Items listed in a dataset
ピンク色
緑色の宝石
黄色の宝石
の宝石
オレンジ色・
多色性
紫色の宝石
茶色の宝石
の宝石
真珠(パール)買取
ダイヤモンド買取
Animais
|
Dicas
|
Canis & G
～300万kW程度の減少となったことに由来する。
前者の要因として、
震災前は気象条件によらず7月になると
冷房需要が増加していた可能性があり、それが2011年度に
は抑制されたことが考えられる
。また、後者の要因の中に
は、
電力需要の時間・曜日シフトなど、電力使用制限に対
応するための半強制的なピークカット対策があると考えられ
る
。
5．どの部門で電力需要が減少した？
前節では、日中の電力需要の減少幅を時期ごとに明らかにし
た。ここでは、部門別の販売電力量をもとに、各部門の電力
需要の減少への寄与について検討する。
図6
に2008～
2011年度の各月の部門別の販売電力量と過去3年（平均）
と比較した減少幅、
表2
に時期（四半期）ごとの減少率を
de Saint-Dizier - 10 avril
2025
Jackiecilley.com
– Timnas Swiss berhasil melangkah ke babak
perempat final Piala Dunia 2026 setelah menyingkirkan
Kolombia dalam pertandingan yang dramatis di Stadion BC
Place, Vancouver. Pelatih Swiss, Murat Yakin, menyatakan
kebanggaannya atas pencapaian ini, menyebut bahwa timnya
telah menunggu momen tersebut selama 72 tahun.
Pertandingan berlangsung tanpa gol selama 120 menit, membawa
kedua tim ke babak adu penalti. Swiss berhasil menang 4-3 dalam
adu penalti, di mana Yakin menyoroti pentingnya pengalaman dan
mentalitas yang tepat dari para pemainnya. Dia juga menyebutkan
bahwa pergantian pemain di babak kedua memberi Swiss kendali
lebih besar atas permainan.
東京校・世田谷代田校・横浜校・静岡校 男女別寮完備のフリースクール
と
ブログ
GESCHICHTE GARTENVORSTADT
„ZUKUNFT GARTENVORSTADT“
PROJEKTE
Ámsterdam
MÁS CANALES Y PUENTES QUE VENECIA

* * *

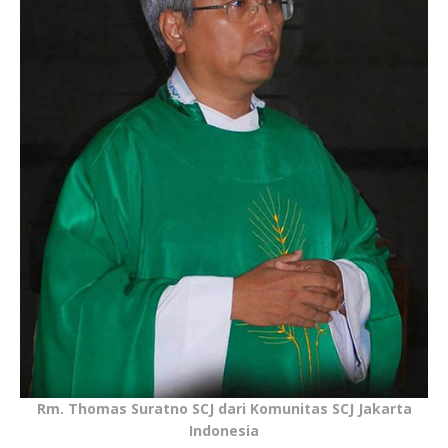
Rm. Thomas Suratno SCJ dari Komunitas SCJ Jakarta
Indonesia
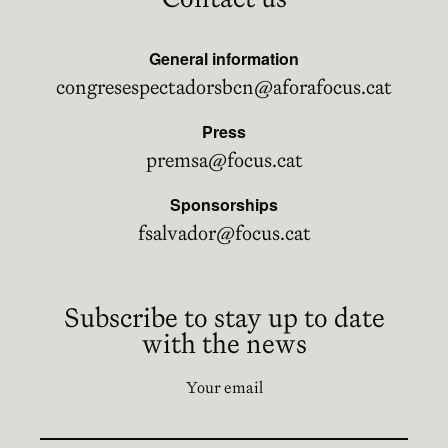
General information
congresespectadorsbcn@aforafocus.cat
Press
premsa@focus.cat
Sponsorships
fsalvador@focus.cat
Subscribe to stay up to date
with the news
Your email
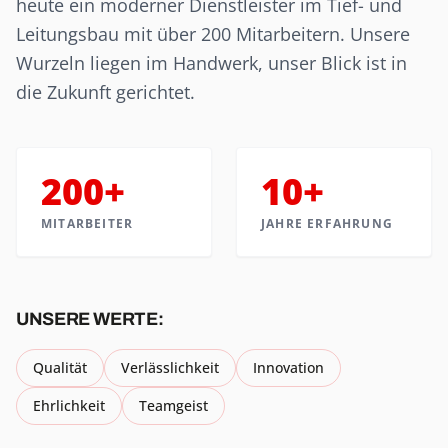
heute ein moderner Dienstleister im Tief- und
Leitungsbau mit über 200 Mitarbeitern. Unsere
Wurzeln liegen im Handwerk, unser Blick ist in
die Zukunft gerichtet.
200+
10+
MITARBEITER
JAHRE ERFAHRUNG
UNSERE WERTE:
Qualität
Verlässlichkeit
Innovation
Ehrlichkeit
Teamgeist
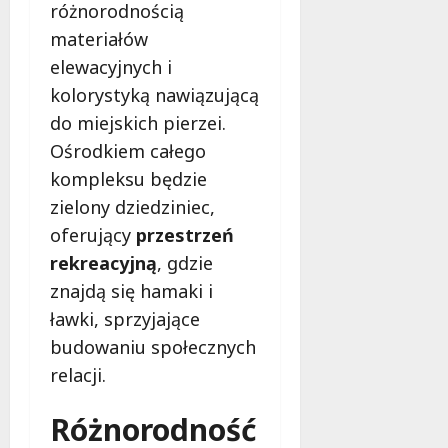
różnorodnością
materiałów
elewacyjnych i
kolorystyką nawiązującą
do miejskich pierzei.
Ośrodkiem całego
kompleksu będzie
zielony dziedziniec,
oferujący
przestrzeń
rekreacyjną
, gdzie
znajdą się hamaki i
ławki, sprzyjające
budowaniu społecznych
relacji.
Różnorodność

==

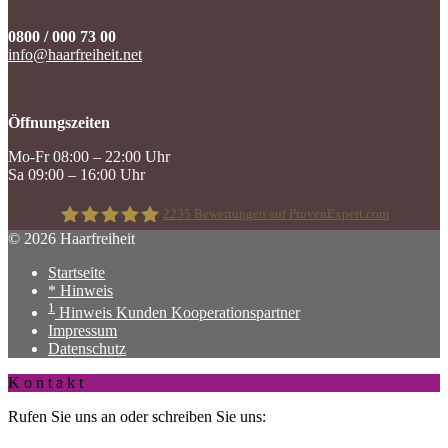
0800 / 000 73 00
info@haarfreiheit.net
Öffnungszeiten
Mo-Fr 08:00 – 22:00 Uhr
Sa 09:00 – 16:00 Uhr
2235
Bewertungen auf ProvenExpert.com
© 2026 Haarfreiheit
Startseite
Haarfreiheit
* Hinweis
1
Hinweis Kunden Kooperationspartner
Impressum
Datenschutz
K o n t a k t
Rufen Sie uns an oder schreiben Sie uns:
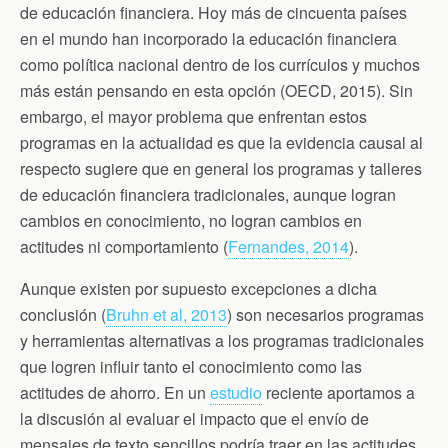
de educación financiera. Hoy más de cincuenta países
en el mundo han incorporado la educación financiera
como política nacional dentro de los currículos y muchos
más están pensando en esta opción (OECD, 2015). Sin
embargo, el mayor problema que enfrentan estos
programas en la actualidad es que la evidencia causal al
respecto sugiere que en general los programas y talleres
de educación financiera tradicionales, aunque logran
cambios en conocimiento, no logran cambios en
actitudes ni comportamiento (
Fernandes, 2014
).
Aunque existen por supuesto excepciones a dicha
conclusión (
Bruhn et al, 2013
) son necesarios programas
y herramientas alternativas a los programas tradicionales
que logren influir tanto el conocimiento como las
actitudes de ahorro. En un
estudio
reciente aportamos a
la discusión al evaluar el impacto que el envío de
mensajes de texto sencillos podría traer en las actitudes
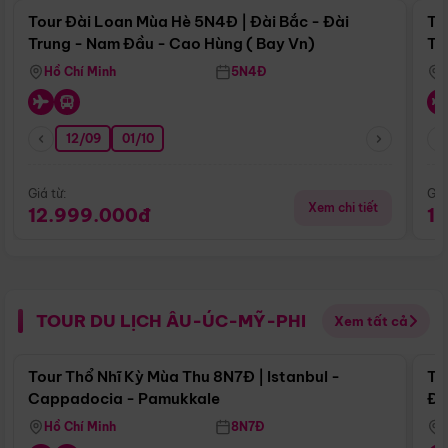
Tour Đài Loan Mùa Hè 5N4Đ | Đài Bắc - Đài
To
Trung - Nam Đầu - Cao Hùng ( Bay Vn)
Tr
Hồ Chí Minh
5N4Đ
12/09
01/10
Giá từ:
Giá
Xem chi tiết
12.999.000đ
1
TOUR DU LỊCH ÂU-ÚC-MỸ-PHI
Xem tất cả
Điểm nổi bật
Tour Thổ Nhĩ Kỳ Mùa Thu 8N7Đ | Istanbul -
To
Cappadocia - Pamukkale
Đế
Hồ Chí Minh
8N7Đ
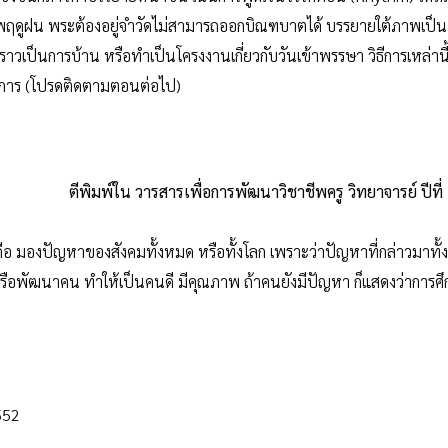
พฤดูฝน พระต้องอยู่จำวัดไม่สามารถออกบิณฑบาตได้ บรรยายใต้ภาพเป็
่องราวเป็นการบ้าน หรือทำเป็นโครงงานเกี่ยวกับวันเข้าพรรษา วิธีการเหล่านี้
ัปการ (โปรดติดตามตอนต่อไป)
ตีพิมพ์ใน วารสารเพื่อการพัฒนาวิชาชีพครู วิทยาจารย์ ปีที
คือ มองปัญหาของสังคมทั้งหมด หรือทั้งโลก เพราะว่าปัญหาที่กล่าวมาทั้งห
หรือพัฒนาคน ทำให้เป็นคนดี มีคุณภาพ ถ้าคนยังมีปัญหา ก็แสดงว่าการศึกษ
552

▶ **Exercise**: The expected answer is an exact copy of the lines above, beginning at the line with "kompleksu będzie" and ending at the line with "Różnorodność", with both ends in.

▶ **Answer space**:
kompleksu będzie
zielony dziedziniec,
oferujący
przestrzeń
rekreacyjną
, gdzie
znajdą się hamaki i
ławki, sprzyjające
budowaniu społecznych
relacji.
Różnorodność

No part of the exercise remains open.